The website needs to make a series of decisions, each with unknown outcome and ‘payout.’

Multi-armed bandit solutions

There are many different solutions that computer scientists have developed to tackle the multi-armed bandit problem. Below is a list of some of the most commonly used multi-armed bandit solutions:


This is an algorithm for continuously balancing exploration with exploitation. (In ‘greedy’ experiments, the lever with highest known payout is always pulled except when a random action is taken). A randomly chosen arm is pulled a fraction ε of the time. The other 1-ε of the time, the arm with highest known payout is pulled.

Upper confidence bound

This strategy is based on the Optimism in the Face of Uncertainty principle, and assumes that the unknown mean payoffs of each arm will be as high as possible, based on observable data.

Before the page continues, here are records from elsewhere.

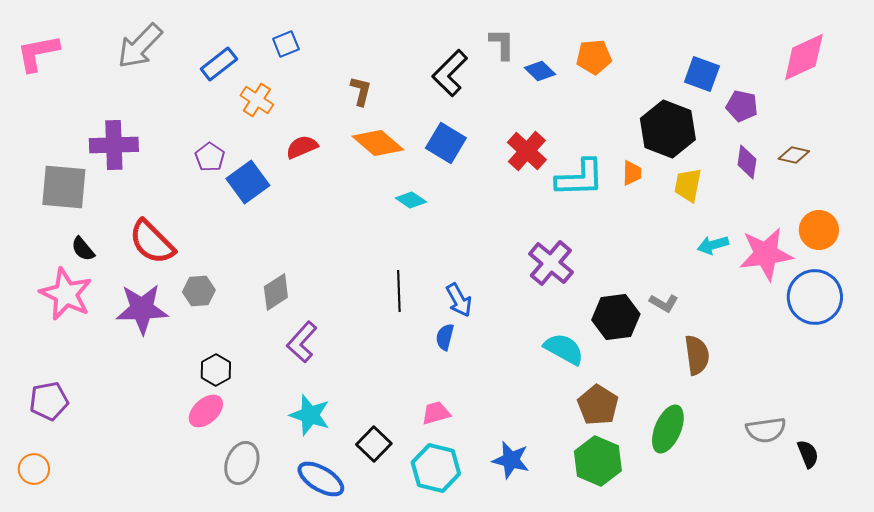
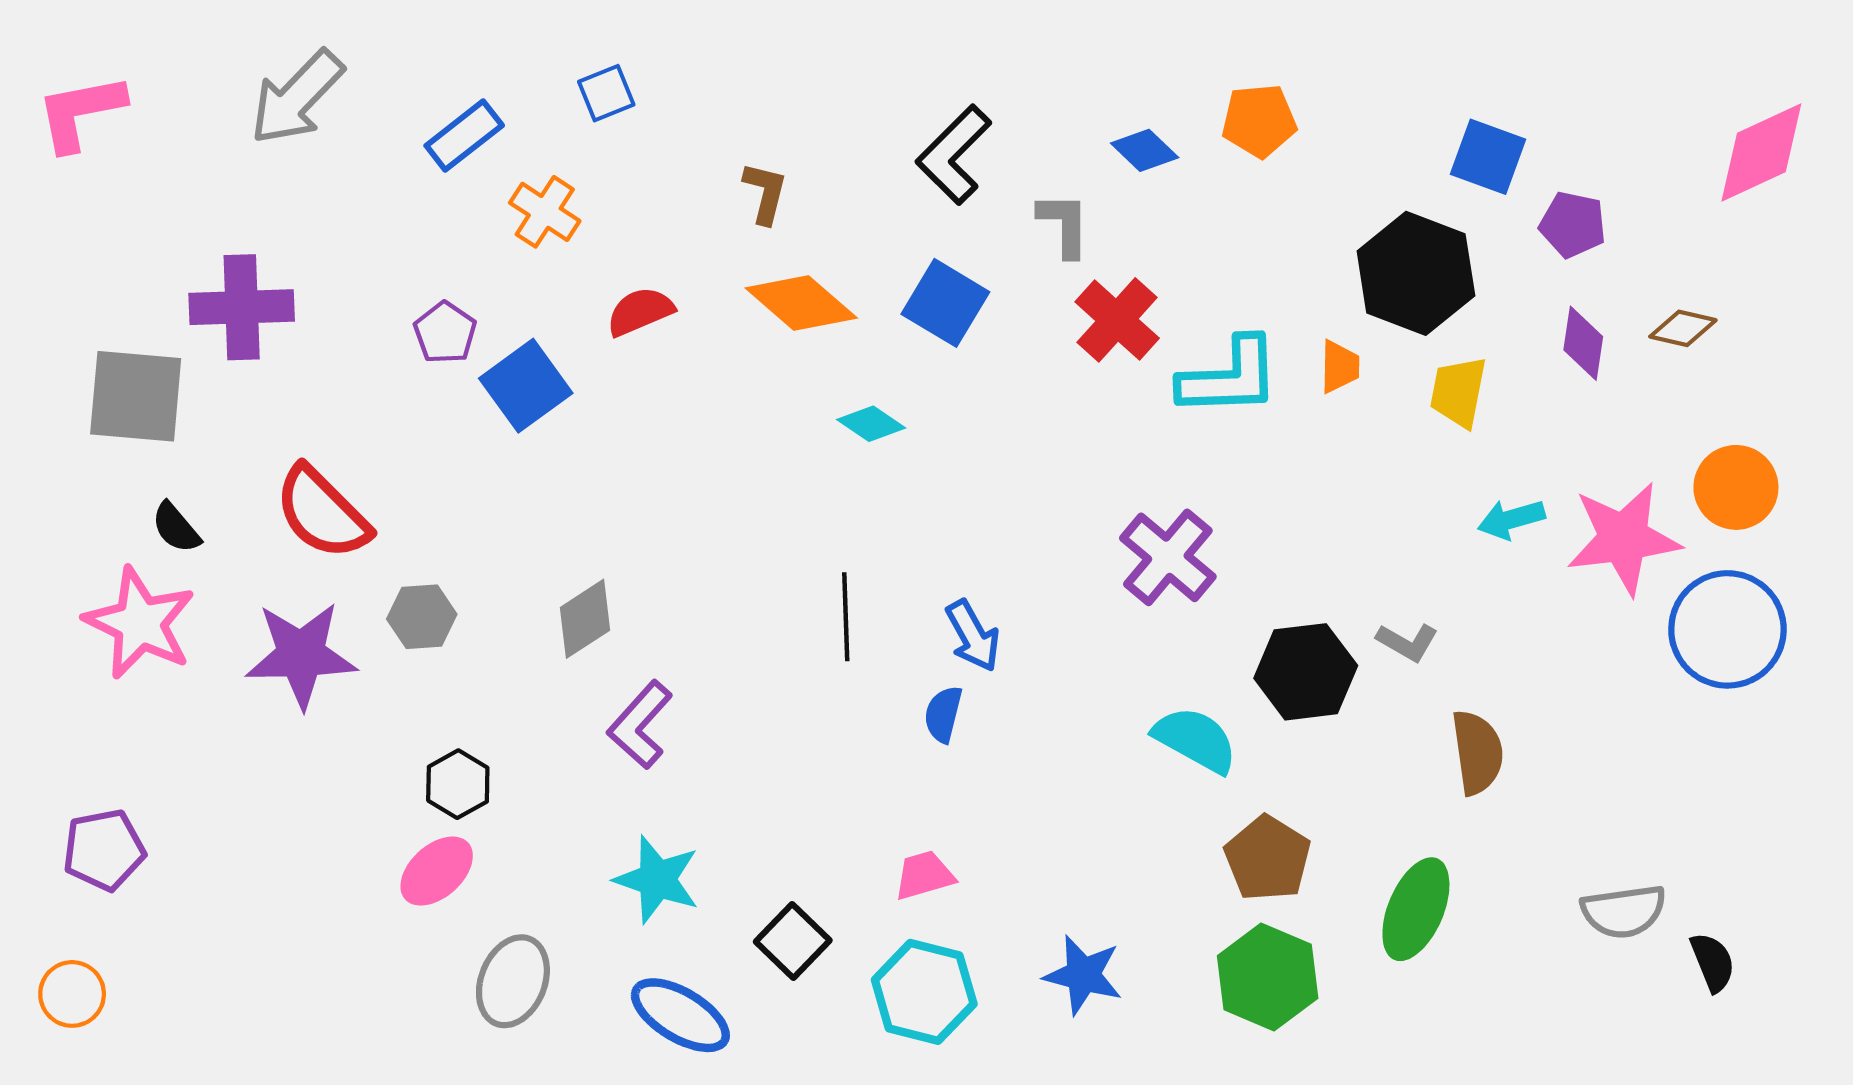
gray L-shape: (502, 44) -> (1064, 225), moved
pink diamond: (804, 57) -> (1761, 152), moved

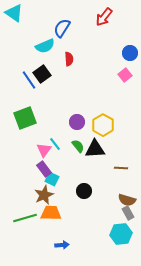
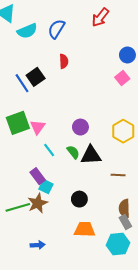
cyan semicircle: (45, 46) -> (27, 31), moved
purple circle: (77, 122) -> (80, 127), moved
yellow hexagon: (103, 125) -> (123, 131), moved
pink triangle: (44, 150) -> (38, 127), moved
brown semicircle: (127, 200) -> (124, 208), turned 72
orange trapezoid: (51, 213) -> (85, 229), moved
green line: (25, 218) -> (18, 207), moved
blue arrow: (62, 245) -> (38, 245), moved

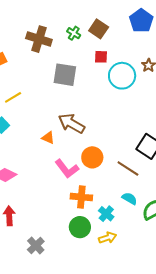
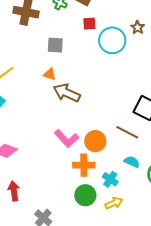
gray square: (65, 75) -> (55, 45), size x0.7
orange triangle: (48, 138) -> (50, 74), moved
orange circle: (92, 157) -> (95, 141), moved

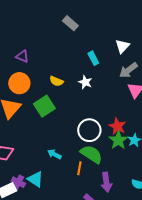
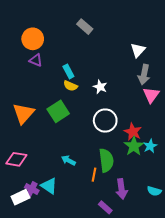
cyan rectangle: (93, 58) -> (68, 71), moved
gray arrow: (128, 70) -> (144, 75), turned -42
orange circle: (19, 83) -> (33, 39), moved
white circle: (89, 130) -> (105, 121), moved
green semicircle: (91, 154) -> (106, 160), turned 50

Thompson Sampling (Bayesian)

With this randomized probability matching strategy, the number of pulls for a given lever should match its actual probability of being the optimal lever.

What is a contextual bandit?

In a real-world scenario, we sometimes have data that can help inform decision-making when choosing between the various actions in a multi-armed bandit situation. This information is the ‘contextual bandit,’ the context and environment in which the experiment occurs.

In website optimization, contextual bandits rely on incoming user context data as it can be used to help make better algorithmic decisions in real time.

For example, you can use a contextual bandit to select a piece of content or ad to display on your website to optimize for click-through rate. The context is any historical or current information you have about the user, such as previously visited pages, past purchase information, device information or geolocation.

If you are a news portal, and you know that a person coming to your site has read entertainment articles in the past, you can select your top entertainment article to display at the top of the page for them to see. If you can see that your user is in Miami, you can display the local weather or other relevant information.

Multi-armed bandits and A/B testing

In deciding whether to use multi-armed bandits instead of A/B testing, you must weigh the tradeoff of exploitation vs. exploration (sometimes known as ‘earn or learn’.)

With A/B testing, you have a limited period of pure exploration where you allocate traffic in equal numbers to Version A and Version B. Once you declare a winner, you move into a long period of exploitation, where 100% of users go to the winning variation. One issue with this approach is that you waste resources on the losing variation while trying to gather data and learn which is the winner.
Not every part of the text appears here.